GCASR 2016‎ > ‎Presentations‎ > ‎

Cache in a Flash: Making cost-effective use of flash–based caching

Cache in a Flash: Making cost-effective use of flash–based caching
Fred Douglis (EMC)

Classic caching algorithms leverage recency, access count, and/or other properties of cached blocks at per-block granularity. However, for media such as flash which have performance and wear penalties for small overwrites, implementing cache policies at a larger granularity is beneficial. Recent research has focused on buffering small blocks and writing in large granularities, called containers, but it has not explored the ramifications and best strategies for caching compound blocks consisting of logically distinct, but physically co-located, blocks. Containers may have highly diverse blocks, with mixtures of frequently accessed, infrequently accessed, and invalidated blocks.
This talk provides a brief overview of two recent projects in EMC.  The first is Pannier, a flash cache middleware that provides high performance while extending flash lifespan.
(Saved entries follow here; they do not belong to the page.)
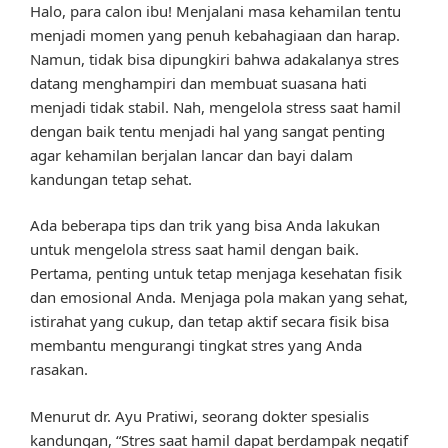
Halo, para calon ibu! Menjalani masa kehamilan tentu
menjadi momen yang penuh kebahagiaan dan harap.
Namun, tidak bisa dipungkiri bahwa adakalanya stres
datang menghampiri dan membuat suasana hati
menjadi tidak stabil. Nah, mengelola stress saat hamil
dengan baik tentu menjadi hal yang sangat penting
agar kehamilan berjalan lancar dan bayi dalam
kandungan tetap sehat.
Ada beberapa tips dan trik yang bisa Anda lakukan
untuk mengelola stress saat hamil dengan baik.
Pertama, penting untuk tetap menjaga kesehatan fisik
dan emosional Anda. Menjaga pola makan yang sehat,
istirahat yang cukup, dan tetap aktif secara fisik bisa
membantu mengurangi tingkat stres yang Anda
rasakan.
Menurut dr. Ayu Pratiwi, seorang dokter spesialis
kandungan, “Stres saat hamil dapat berdampak negatif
Pannier uses three main techniques: (1) leveraging block access counts to manage cache containers, (2) incorporating block liveness as a property to improve flash cache space efficiency, and (3) designing a multi-step feedback controller to ensure a flash cache does not wear out in its lifespan while maintaining performance. Our evaluation shows that Pannier improves flash cache performance and extends lifespan beyond previous per-block and container-aware caching policies.  
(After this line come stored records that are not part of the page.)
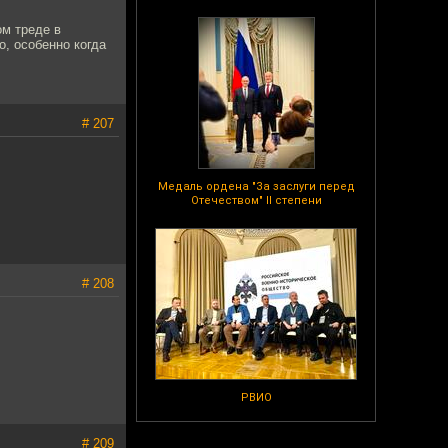
ом треде в
о, особенно когда
# 207
Медаль ордена "За заслуги перед
Отечеством" II степени
# 208
РВИО
# 209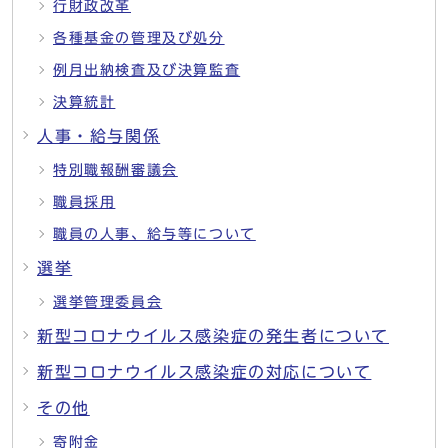
行財政改革
各種基金の管理及び処分
例月出納検査及び決算監査
決算統計
人事・給与関係
特別職報酬審議会
職員採用
職員の人事、給与等について
選挙
選挙管理委員会
新型コロナウイルス感染症の発生者について
新型コロナウイルス感染症の対応について
その他
寄附金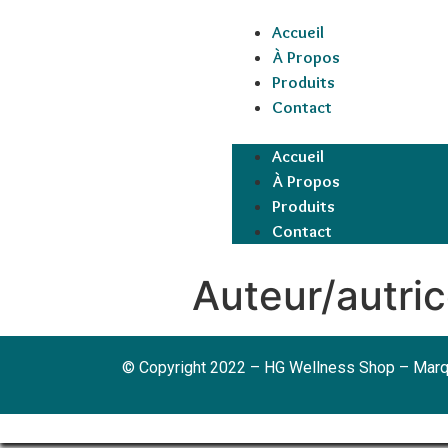
Accueil
À Propos
Produits
Contact
Accueil
À Propos
Produits
Contact
Auteur/autric
© Copyright 2022 – HG Wellness Shop – Marq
Second, we show the difficulty in extending Belady's MIN, the optimal offline algorithm normally used for the best-case comparisons,  to consider both containers and erasures.    We describe a set of metrics to evaluate trade-offs between hit rates and erasures, as well as heuristics to approach the optimal offline.  The offline algorithms have various objectives,  such as getting the fewest flash erasures  while still providing the maximal cache hit rate.
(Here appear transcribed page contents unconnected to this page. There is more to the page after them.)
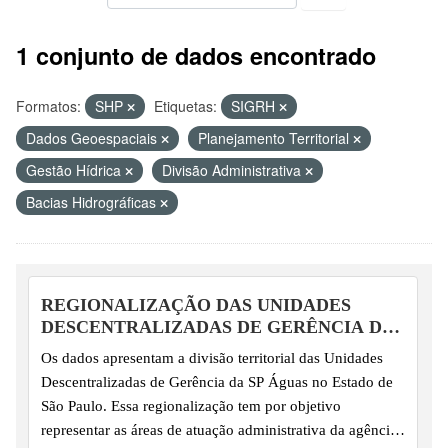
1 conjunto de dados encontrado
Formatos:
SHP
Etiquetas:
SIGRH
Dados Geoespaciais
Planejamento Territorial
Gestão Hídrica
Divisão Administrativa
Bacias Hidrográficas
REGIONALIZAÇÃO DAS UNIDADES
DESCENTRALIZADAS DE GERÊNCIA DA
SP ÁGUAS
Os dados apresentam a divisão territorial das Unidades
Descentralizadas de Gerência da SP Águas no Estado de
São Paulo. Essa regionalização tem por objetivo
representar as áreas de atuação administrativa da agência,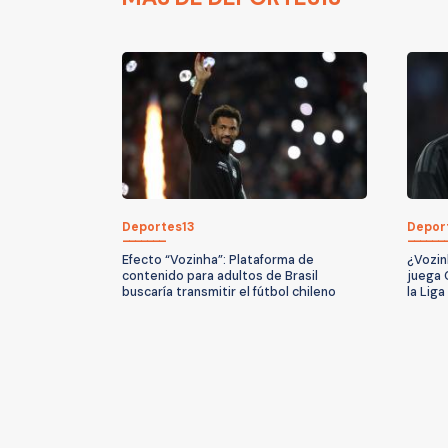
Deportes13
Depor
Efecto “Vozinha”: Plataforma de
¿Vozin
contenido para adultos de Brasil
juega 
buscaría transmitir el fútbol chileno
la Lig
This is joint work with two former interns,  Cheng Li (Rutgers, now at VMware) and Yue Cheng (Virginia Tech), as well as Philip Shilane, Michael Trachtman, and Grant Wallace (EMC), Peter Desnoyers (Northeastern), and Kai Li (Princeton).  Pannier was presented at Middleware 2015 and the offline algorithm will be presented at USENIX ATC 2016.

Fred Douglis is in the Advanced Development group of EMC Core Technologies Division, in the office of the CTD CTO. He works on systems and storage technologies such as flash memory, deduplication, compression, load balancing, and others.  He holds M.S. and Ph.D. degrees in computer science from U.C. Berkeley and a B.S. in computer science from Yale.  He has worked in industrial applied research throughout his career, including Matsushita, AT&T (Bell) Labs, and IBM Research before joining EMC in 2009. He also has been a visiting professor at VU Amsterdam and Princeton University.  He served as editor in chief of IEEE Internet Computing from 2007-2010 and has been on its editorial board since 1999.  He is a member of the IEEE Computer Society Board of Governors from 2016-2018.